Tram systems of yore

Michell Library published 1907
Screen shot of 1903 map of Sydney (CoS archives)
The Robinson map of Sydney just before the turn of the century shows the tram rails to Randwick. The Railway terminus was at Devonshire Street. There were separate tram rails along Cleveland Street and the extension of Castlereagh Street past the cemetery (now Chalmers Street) to the Railway station and Parramatta Road tram tracks, and to Circular Quay via Flinders and Elizabeth Streets.

The map of Sydney in 1903 which can be downloaded from the CoS archives shows the tram lines in Devonshire Street being built over to establish the steam train terminal at Central. Tram rails in Eddy Avenue maintained the separate tram services to Central Station and Parramatta Road and to Circular Quay. This made sense because Elizabeth Street narrowed to two lanes northbound at the Supreme Court building.
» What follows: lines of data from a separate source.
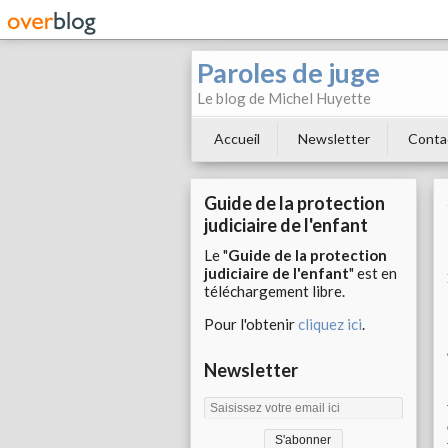
Paroles de juge
Le blog de Michel Huyette
Accueil
Newsletter
Conta
Guide de la protection
judiciaire de l'enfant
Le "
Guide de la protection
judiciaire de l'enfant
" est en
téléchargement libre.
Pour l'obtenir
cliquez ici
.
Newsletter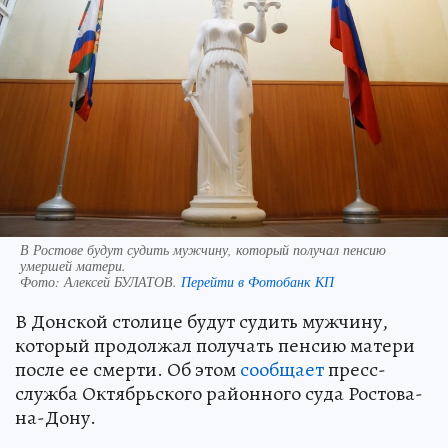
В Ростове будут судить мужчину, который получал пенсию
умершей матери.
Фото:
Алексей БУЛАТОВ.
Перейти в Фотобанк КП
В Донской столице будут судить мужчину,
который продолжал получать пенсию матери
после ее смерти. Об этом
сообщает
пресс-
служба Октябрьского районного суда Ростова-
на-Дону.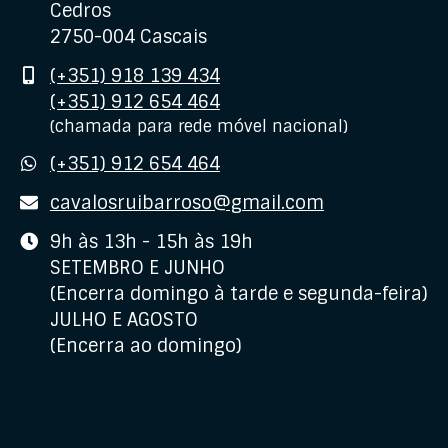
Cedros
2750-004 Cascais
Telemóvel
(+351) 918 139 434
(+351) 912 654 464
(chamada para rede móvel nacional)
WhatsApp
(+351) 912 654 464
E-
cavalosruibarroso@gmail.com
mail
Horário
9h às 13h - 15h às 19h
SETEMBRO E JUNHO
(Encerra domingo à tarde e segunda-feira)
JULHO E AGOSTO
(Encerra ao domingo)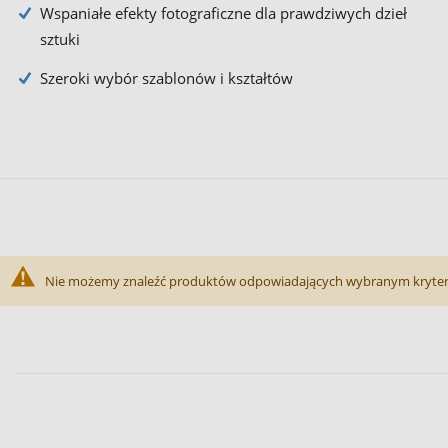
Wspaniałe efekty fotograficzne dla prawdziwych dzieł
sztuki
Szeroki wybór szablonów i kształtów
Nie możemy znaleźć produktów odpowiadających wybranym kryte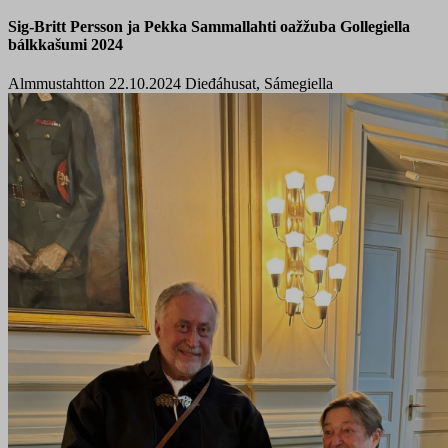
Sig-Britt Persson ja Pekka Sammallahti oažžuba Gollegiella
bálkkašumi 2024
Almmustahtton 22.10.2024
Dieđáhusat, Sámegiella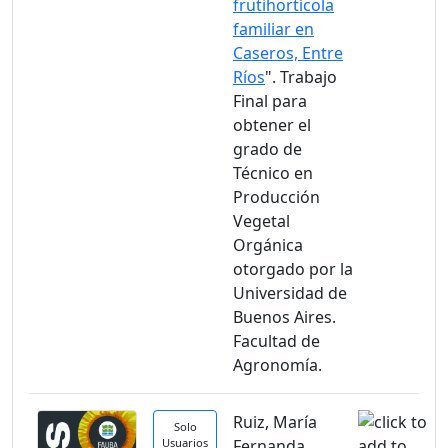
frutihortícola
familiar en
Caseros, Entre
Ríos
". Trabajo
Final para
obtener el
grado de
Técnico en
Producción
Vegetal
Orgánica
otorgado por la
Universidad de
Buenos Aires.
Facultad de
Agronomía.
Ruiz, María
Solo
Usuarios
Fernanda.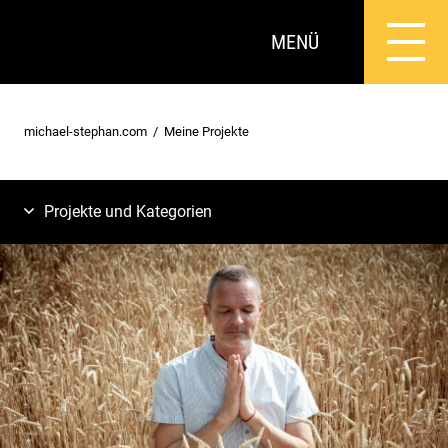
MENÜ
michael-stephan.com
Meine Projekte
Projekte und Kategorien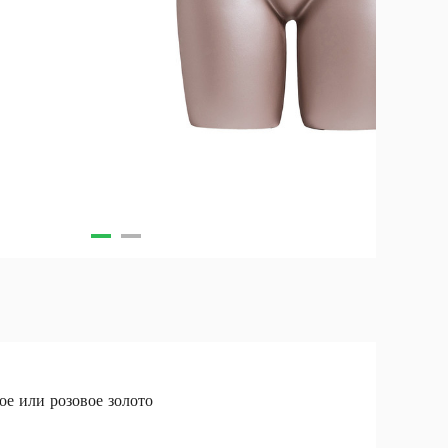
ое или розовое золото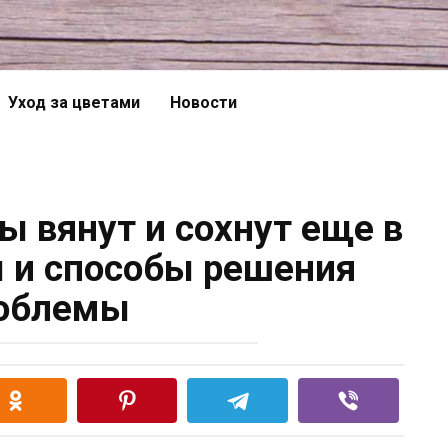
Уход за цветами
Новости
ы вянут и сохнут еще в
 и способы решения
облемы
In fact, maintaining separate services to Central and Circular Quay from the Eastern Suburbs has been the cornerstone of public transport planning from the second half of the nineteenth century until the election of the O'Farrell government.
Central Square renamed Railway Square
The Devonshire Street tunnel under the railway tracks was for pedestrians only. Tram services from Pitt Street terminated at Railway Square or could could continue along Parramatta Road and City Road. The current bus services from the Eastern and South Eastern Suburbs follow the routes established by the trams.

Steam trams had been introduced to Sydney in 1879, with electrification starting in 1898, and had been extended to become the largest system in Australia. The tram rails south along Castlereagh Street and north along Pitt Street were part of the construction of Central Steam Train Station in the first years of the twentieth century.

Before the Harbour Bridge was built to reach destinations north of the Harbour you had little choice but to use public transport to Circular Quay transfer to a ferry to Milson Point, Cremorne Wharf, Mosman Wharf, Taronga  or Manly and continue the journey on public transport. The tram services had high patronage.

For more than 130 years, the imperative of transport planning has been to minimise congestion in Elizabeth Street northbound. The O'Farrell government is reversing this policy. Services to the south east that avoided carriages dumping passengers at Central and Railway Square and running on empty to Circular Quay are to be given the exclusive right to travel along George Street and the bus services displaced from George Street - the Broadway and Harbour Bridge services - cannot avoid the bottlenecks in Elizabeth Street northbound.

Booz & Company trots out the usual schoolboy howlers about light rail: "A single light rail vehicle can carry the equivalent of five standard rigid buses while using the same road length as just three buses". In fact the road length "used" by the trams and the necessary stops is two times the length of the carriages plus the separation needed to avoid them running into the backs of each other.

Booz & Company do make one pertinent observation, however. The trams will be able to run on empty along George Street more cheaply for the operators since they employ four less drivers than rigid buses or two less drivers than bendy buses. This is the only rational argument offered by TfNSW as to the economic benefits of the Project.

In the past the approach was far more rational - minimise vehicles running on empty. It is ridiculously easy to refine this approach with the advent of the Oyster (aka Opal) Card as I pointed out in my letter to the Minister in April and have reiterated in my Submission to the EIS.